Des témoins l’auraient vu ensuite à la forge du
Cheval Blanc à Montsurs. Il serait également aller se faire soigner un
peu plus tard sa blessure chez François Baddier maître chirurgien à
Montsurs. C’est d’ailleurs chez ce même chirurgien qu’avait été conduite
un plus tôt Françoise Fouquet pour se faire soigner de ses blessures.
Le lendemain, Julien Gaulthier porte plainte devant
le bailli de Bourg le Prestre (maintenant la Chapelle Rainsoin), sa
femme décède quelques jours plus tard.
Michel Illand est incarcéré à la prison de Bourg le
Prestre.
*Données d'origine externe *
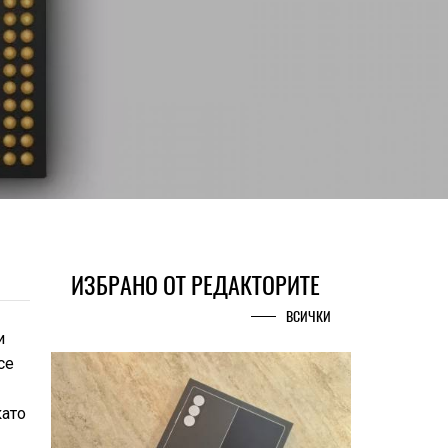
ИЗБРАНО ОТ РЕДАКТОРИТЕ
ВСИЧКИ
и
се
като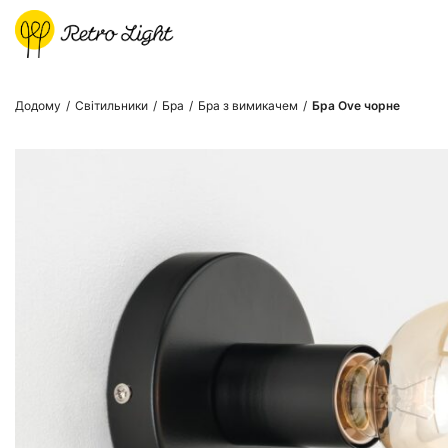
Додому
/
Світильники
/
Бра
/
Бра з вимикачем
/
Бра Ove чорне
L'instruction du procès aboutit le premier octobre à la
sentence suivante :
"...Avons condamné et condamnons
le dit Island, deffendeur et accusé, au dit Gaulthier demandeur et
accusateur, tant pour luy que son enfant en la somme de 300 livres de
reparations dommaiges et interests,
et en outre 300 livres d’amende vers Cour sur laquelle seront pris les
frais de Justice,
le tout par corps, et ce nonobstant opposition ou appellation qu’il
requit faict ou a faire et sans prejudice d’icelle en cas d’appel sous
caution qui sera recu devant nous, suivant l’ordre mandant cy donné au
Bourg le Prestre, en nostre auditoire par nous René Pelisson Sieur de la
Pommeraye licentié en droictz bailly juge ordinaire civil et criminel de
la baronnye du dit lieu en assistance de Maistre Anthoine Sorin Sieur
du Bignon licentié en droictz juge de B et aussi advocat au Siege royal
de Ste Suzanne et Jean Aubry sieur de la Goupilliere aussy licentié en
droictz bailly – le 1er octobre 1678
signé R Pelisson et J Aubry »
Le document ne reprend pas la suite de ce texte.